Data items
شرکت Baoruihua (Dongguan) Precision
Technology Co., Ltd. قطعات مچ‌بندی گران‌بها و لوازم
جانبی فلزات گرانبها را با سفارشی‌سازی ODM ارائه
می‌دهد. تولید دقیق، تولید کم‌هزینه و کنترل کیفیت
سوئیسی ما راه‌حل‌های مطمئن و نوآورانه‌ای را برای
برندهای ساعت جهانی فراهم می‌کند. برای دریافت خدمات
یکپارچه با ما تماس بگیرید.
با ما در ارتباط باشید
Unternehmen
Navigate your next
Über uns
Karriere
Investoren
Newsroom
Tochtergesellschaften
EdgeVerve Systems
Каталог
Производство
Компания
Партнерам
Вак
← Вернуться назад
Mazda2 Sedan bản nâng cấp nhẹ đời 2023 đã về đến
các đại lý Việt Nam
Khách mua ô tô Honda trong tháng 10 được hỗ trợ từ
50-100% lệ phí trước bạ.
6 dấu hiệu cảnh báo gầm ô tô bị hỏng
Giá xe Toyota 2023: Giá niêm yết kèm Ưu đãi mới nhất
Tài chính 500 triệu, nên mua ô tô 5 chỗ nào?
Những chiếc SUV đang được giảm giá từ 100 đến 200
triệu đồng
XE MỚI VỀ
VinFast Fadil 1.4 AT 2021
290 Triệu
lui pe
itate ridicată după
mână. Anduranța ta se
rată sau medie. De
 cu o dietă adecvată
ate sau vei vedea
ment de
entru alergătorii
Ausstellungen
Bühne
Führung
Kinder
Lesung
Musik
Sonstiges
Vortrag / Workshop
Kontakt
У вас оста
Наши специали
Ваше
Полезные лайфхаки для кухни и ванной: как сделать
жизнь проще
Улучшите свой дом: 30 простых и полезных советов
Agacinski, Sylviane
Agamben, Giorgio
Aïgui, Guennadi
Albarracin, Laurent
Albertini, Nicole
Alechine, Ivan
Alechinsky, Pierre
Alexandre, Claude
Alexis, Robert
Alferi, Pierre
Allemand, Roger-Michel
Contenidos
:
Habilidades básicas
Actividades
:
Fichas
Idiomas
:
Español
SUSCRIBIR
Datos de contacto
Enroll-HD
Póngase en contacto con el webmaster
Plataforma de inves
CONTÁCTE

▸ **Exercise aim**
For the word "được", say how many lines of the data include it, with nothing else in the reply.

▸ **Task response**
2